Medyadaki şarkı ile okuyun lütfen. Anlamları bölüm ile çok uyumlu olan ve çok sevdiğim şarkıları artık minik minik koyacağım. Vee iyi okumalarr ♡︎
Jungkook
Yaşadıklarım aslında büyük bir enkazdı ve ben altından kurtulmuş fakat hâlâ izlerini taşıyordum.
Öz annem sandığım kadın beni sürekli taciz etmişti. Bunu babama ispat etmeye çalışmış fakat her seferinde o kadın tarafından şiddet görerek engellenmiştim.
Babam da sadece yaramazlık yaptığımı sanıyordu. Fakat nasıl olduysa, hâlâ hatırlayamadığım bir şekilde bunu babama ispatlamıştım.
Sonra da babam ayrılmıştı ondan. Zaten çoğu şeyi hatırlamakta zorluk çekiyordum.
Birlikte buraya yani Busan'a taşınmıştık. Babam burada yeni bir işe girmiş, beni yeni bir okula yerleştirmiş, sonra da işleri büyüterek kendi ayakkabı fabrikasını kurmuştu.
En son bu raddeye gelmiştik.
Hiç bir şekilde dış dünya ile iletişimi olamayan birisiydim artık.
Hayat daha da zorlaşıyordu. Bugün tamı tamına 2 ay olmuştu. Fakat o hâlâ aynı, ben ise her gün biraz daha bitiyordum.
Sanki onun için başka birisiydim. Çok mutlu görünüyordum sanırım onun gözünde. Çünkü hiç bir şey yokmuş gibi davranmak bu kadar kolay olmamalıydı.
Artık beynimde sürekli o sahneler de canlanmıyordu.
Hiç bir şey düşünemiyor her gün aynı maratonda geçiyordu. Başımdaki yara ise kapanmış, ama hâlâ sızlıyordu.
Bir kaç saat önce yukarı çıkmıştı, bir daha da görmemiştim onu. Ben ise televizyona bakıyordum.
Yapabileceğim başka bir şey de yoktu zaten. En azından bunu yapmama izin veriyordu.
Gözlerimi odak noktası olan televizyondan çektikten sonra dudaklarımı dilim ile ıslayarak ayağı kalktım. Boğazım çok kuruydu ve susamıştım.
Dışarıda yağmur yağıyordu ve ben üşüyordum. Hiç kimsem yoktu. Yalnızdım. Belki de beni unutmuşlardı. Nasıl olurda bu kadar zaman bulamazlardı beni? Başka gezegende değildim bu kadar zor olamazdı.
Boğazımdan zar zor geçirdiğim bir kaç damla suyu zorlukla yutarak kalçamı tezgaha yasladım.
Gözlerimi diktiğim kapıdan Jimin girdi içeriye. Bana bakarak tezgahın üzerinden aldığı elmaya büyük bir ısırık bıraktı.
"Ne yapıyorsun burada hm?" Önümde dikildiğinde bakışlarımı yüzüne çevirerek gözlerine odaklandım. Elmasından ısırıklar almayı ihmal etmeden, o da aynı şekilde bana bakıyordu.

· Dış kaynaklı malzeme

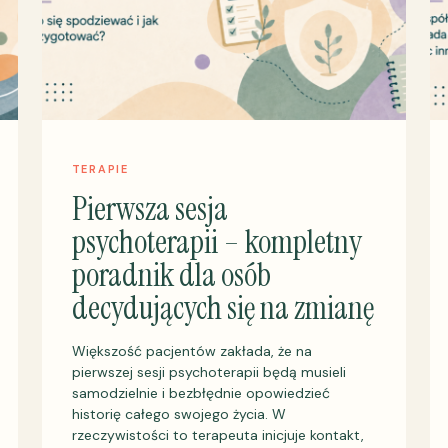
TERAPIE
Pierwsza sesja
psychoterapii – kompletny
poradnik dla osób
decydujących się na zmianę
Większość pacjentów zakłada, że na
pierwszej sesji psychoterapii będą musieli
samodzielnie i bezbłędnie opowiedzieć
historię całego swojego życia. W
rzeczywistości to terapeuta inicjuje kontakt,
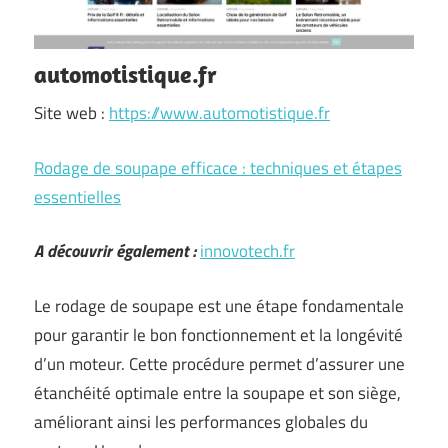
automotistique.fr
Site web :
https://www.automotistique.fr
Rodage de soupape efficace : techniques et étapes
essentielles
A découvrir également :
innovotech.fr
Le rodage de soupape est une étape fondamentale
pour garantir le bon fonctionnement et la longévité
d’un moteur. Cette procédure permet d’assurer une
étanchéité optimale entre la soupape et son siège,
améliorant ainsi les performances globales du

"Benimle tartışacak ya da başka şeyler yapacaksan bir an önce geç dalganı Jimin. Kaldıramıyorum artık." Ellerini iki yanımdan tezgaha yaslayarak daha da yaklaştı yüzüme. Ben ise bu kadar yakınımdayken yüzüne bakamıyor, gözlerimi omuzlarının üzerinden kapıya dikmiş dudağımı kemiriyordum.
"Gidebilirsin." Bir anda gözlerimi gözlerine çevirdim.
"N-ne?" Gülümseyerek neredeyse enseme kadar uzayan saçlarımı okşadı. Ben ise bakakalmıştım.